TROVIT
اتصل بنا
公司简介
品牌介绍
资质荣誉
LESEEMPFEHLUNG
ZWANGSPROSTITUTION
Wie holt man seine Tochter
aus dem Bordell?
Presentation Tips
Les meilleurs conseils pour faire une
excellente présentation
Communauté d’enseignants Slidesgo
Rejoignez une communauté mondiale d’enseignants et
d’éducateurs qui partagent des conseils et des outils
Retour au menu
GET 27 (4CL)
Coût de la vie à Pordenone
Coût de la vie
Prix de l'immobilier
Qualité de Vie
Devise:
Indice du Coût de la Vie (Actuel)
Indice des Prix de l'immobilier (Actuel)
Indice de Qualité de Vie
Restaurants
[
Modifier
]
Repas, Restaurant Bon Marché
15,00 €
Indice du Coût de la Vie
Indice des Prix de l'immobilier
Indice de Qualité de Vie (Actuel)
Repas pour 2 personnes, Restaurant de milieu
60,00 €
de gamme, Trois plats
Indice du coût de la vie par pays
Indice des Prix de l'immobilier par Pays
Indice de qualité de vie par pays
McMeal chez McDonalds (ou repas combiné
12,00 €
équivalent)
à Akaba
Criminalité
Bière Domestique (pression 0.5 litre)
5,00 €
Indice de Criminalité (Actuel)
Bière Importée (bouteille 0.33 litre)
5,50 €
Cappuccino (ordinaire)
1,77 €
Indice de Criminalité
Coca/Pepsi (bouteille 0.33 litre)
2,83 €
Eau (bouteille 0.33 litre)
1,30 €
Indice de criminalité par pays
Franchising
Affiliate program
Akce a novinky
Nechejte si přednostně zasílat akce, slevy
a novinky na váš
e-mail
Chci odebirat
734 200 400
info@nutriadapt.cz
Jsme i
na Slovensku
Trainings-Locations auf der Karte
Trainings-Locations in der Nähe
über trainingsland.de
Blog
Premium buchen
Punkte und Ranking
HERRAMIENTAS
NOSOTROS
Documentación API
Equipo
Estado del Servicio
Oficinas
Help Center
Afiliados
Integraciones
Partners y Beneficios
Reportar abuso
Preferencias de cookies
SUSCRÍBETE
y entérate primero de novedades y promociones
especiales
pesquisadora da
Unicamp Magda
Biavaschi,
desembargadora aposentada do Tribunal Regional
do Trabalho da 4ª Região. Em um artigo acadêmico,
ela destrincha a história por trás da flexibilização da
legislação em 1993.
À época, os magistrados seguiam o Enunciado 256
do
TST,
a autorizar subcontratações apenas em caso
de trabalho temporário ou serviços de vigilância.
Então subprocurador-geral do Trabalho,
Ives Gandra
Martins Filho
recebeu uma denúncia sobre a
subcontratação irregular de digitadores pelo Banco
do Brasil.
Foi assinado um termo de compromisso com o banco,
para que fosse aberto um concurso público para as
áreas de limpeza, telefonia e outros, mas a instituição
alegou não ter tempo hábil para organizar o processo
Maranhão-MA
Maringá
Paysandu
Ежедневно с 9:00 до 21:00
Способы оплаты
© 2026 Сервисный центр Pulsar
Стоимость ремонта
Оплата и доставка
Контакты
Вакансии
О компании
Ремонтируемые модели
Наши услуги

• • • • •

WHAT YOU NEED TO DO → Reproduce the data, keeping every line exactly the same.

RESPONSE TO THIS EXERCISE →
TROVIT
اتصل بنا
公司简介
品牌介绍
资质荣誉
LESEEMPFEHLUNG
ZWANGSPROSTITUTION
Wie holt man seine Tochter
aus dem Bordell?
Presentation Tips
Les meilleurs conseils pour faire une
excellente présentation
Communauté d’enseignants Slidesgo
Rejoignez une communauté mondiale d’enseignants et
d’éducateurs qui partagent des conseils et des outils
Retour au menu
GET 27 (4CL)
Coût de la vie à Pordenone
Coût de la vie
Prix de l'immobilier
Qualité de Vie
Devise:
Indice du Coût de la Vie (Actuel)
Indice des Prix de l'immobilier (Actuel)
Indice de Qualité de Vie
Restaurants
[
Modifier
]
Repas, Restaurant Bon Marché
15,00 €
Indice du Coût de la Vie
Indice des Prix de l'immobilier
Indice de Qualité de Vie (Actuel)
Repas pour 2 personnes, Restaurant de milieu
60,00 €
de gamme, Trois plats
Indice du coût de la vie par pays
Indice des Prix de l'immobilier par Pays
Indice de qualité de vie par pays
McMeal chez McDonalds (ou repas combiné
12,00 €
équivalent)
à Akaba
Criminalité
Bière Domestique (pression 0.5 litre)
5,00 €
Indice de Criminalité (Actuel)
Bière Importée (bouteille 0.33 litre)
5,50 €
Cappuccino (ordinaire)
1,77 €
Indice de Criminalité
Coca/Pepsi (bouteille 0.33 litre)
2,83 €
Eau (bouteille 0.33 litre)
1,30 €
Indice de criminalité par pays
Franchising
Affiliate program
Akce a novinky
Nechejte si přednostně zasílat akce, slevy
a novinky na váš
e-mail
Chci odebirat
734 200 400
info@nutriadapt.cz
Jsme i
na Slovensku
Trainings-Locations auf der Karte
Trainings-Locations in der Nähe
über trainingsland.de
Blog
Premium buchen
Punkte und Ranking
HERRAMIENTAS
NOSOTROS
Documentación API
Equipo
Estado del Servicio
Oficinas
Help Center
Afiliados
Integraciones
Partners y Beneficios
Reportar abuso
Preferencias de cookies
SUSCRÍBETE
y entérate primero de novedades y promociones
especiales
pesquisadora da
Unicamp Magda
Biavaschi,
desembargadora aposentada do Tribunal Regional
do Trabalho da 4ª Região. Em um artigo acadêmico,
ela destrincha a história por trás da flexibilização da
legislação em 1993.
À época, os magistrados seguiam o Enunciado 256
do
TST,
a autorizar subcontratações apenas em caso
de trabalho temporário ou serviços de vigilância.
Então subprocurador-geral do Trabalho,
Ives Gandra
Martins Filho
recebeu uma denúncia sobre a
subcontratação irregular de digitadores pelo Banco
do Brasil.
Foi assinado um termo de compromisso com o banco,
para que fosse aberto um concurso público para as
áreas de limpeza, telefonia e outros, mas a instituição
alegou não ter tempo hábil para organizar o processo
Maranhão-MA
Maringá
Paysandu
Ежедневно с 9:00 до 21:00
Способы оплаты
© 2026 Сервисный центр Pulsar
Стоимость ремонта
Оплата и доставка
Контакты
Вакансии
О компании
Ремонтируемые модели
Наши услуги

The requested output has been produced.